The U.S. stock indexes were down nearly -2% today.
Prior to today, it appeared more likely the stock market would attempt to trend higher. The only positive about today’s price action was the volume was lighter. The S&P 500 stock index is now 2% above its October low and 5.4% above its February low.
To reverse the downtrend, selling pressure must be exhausted as buying demand becomes dominant. If we don’t see selling exhausted and buying interest in the coming days, it appears we may see the October lows revisited in the large-cap stock index. It’s only 2% away.
Looking at the bigger picture, a 2-year chart of the S&P 500 stock index shows its primary trend is still up with higher highs and higher lows, despite the volatile trading range in 2018. Nevertheless, the +/- 10% swings we’ve observed this year is a much higher range than we saw last year.
The stock market is seasonally in its best period of the year. That is especially true for November and December. Although, that hasn’t been the case yet with the S&P 500 down over -4% so far in November. For example, the seasonality chart shows the SPX has closed higher than it opened 70% of the time in November and 74% of the time in December. We’ll see if this matches the favorable odds or if it’s one of the 30% of times it doesn’t close positive.
The technology sector was the weakest today and it broke just below its October low. If its price has trended down low enough to attracting buying demand it could form a double bottom reversal and trend back up. If it continues to trend down enough, it could change its primary trend from up to down. Up until now, the tech sector has been the momentum leader. Technology is also the largest weight in the S&P 500 at 20%.
It could turn out to be positive that the former leading tech sector has lead the downtrend. Reversing leadership doesn’t normally sound like a good thing, except it is one of the main sectors weighing down the overall stock market the past week. Since it’s reached its October low already, we’ll see in the days and weeks ahead if it’s reached a low enough point to attract enough buying to overwhelm the selling.
In fact, momentum stocks have become the laggards recently. The S&P 500® Momentum Index is designed to measure the performance of securities in the S&P 500 universe that exhibit persistence in their relative performance. The momentum index is an index of stocks whose price trend momentum has outperformed other stocks. Indexes can’t be invested in directly, but we can use them to observe their trends. Here we see an index of stocks that were considered the leading momentum stocks have declined nearly -14% off its high, even more than the S&P 500 large-cap stock index. The technology sector overwhelms this momentum index with a 35.4% weighting. Tech had been so strong its weight is more than double the second largest weighted sector (Consumer Discretionary 15.4%).
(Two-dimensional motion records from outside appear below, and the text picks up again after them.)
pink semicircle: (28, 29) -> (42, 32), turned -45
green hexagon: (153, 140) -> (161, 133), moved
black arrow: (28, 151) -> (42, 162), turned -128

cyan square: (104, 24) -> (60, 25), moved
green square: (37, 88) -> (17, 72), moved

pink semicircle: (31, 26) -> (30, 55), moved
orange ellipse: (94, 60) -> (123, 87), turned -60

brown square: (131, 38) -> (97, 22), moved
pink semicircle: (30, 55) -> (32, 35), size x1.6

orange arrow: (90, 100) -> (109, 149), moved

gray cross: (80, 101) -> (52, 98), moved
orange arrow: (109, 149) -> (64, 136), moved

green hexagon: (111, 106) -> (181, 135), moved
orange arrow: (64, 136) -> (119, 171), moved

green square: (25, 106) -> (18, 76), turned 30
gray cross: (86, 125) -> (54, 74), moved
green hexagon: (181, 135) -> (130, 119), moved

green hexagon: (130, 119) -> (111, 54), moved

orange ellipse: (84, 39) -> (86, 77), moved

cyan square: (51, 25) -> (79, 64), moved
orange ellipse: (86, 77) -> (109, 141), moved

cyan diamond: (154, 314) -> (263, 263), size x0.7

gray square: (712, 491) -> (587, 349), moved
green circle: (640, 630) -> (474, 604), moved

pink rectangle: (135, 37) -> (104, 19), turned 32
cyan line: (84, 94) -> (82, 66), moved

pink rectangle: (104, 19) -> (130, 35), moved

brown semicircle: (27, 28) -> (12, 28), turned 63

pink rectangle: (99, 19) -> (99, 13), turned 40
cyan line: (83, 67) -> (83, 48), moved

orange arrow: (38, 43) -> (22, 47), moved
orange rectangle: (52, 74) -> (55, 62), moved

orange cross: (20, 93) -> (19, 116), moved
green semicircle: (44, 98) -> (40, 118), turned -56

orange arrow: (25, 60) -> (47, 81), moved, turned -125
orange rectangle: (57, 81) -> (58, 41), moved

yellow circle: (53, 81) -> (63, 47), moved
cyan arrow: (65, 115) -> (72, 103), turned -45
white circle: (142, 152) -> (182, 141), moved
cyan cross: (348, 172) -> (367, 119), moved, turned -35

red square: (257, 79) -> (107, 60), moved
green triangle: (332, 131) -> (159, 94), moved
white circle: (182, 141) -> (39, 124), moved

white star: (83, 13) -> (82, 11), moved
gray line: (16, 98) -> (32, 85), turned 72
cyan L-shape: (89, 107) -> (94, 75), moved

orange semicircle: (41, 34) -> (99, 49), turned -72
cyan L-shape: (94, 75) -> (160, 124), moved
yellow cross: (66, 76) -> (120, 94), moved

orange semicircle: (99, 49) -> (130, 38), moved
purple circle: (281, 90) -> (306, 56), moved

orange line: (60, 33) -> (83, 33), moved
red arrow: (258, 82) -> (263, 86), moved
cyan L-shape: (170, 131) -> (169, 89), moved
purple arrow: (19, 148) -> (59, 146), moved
You can probably see why I prefer to increase and decrease my exposure to the possibility of loss rather than just buying and holding an allocation with no predetermined exit. Because we know there is a point we’ll exit losers rather than let the losses become larger, we won’t wait for losses to get too large and become the panic sellers. We observe many investors believe in buy and hold and passive asset allocation until they realize their losses get much larger than they expected and they respond more emotionally than they thought they would. I call it panic selling when they tap out because of fear rather than a predetermined exit point based on drawdown control.
The U.S. stock market remains in the range of an inflection point and we’ll soon see if it’s going to turn down into more of a downtrend or reverse back up. We’ll see how it all unfolds from here.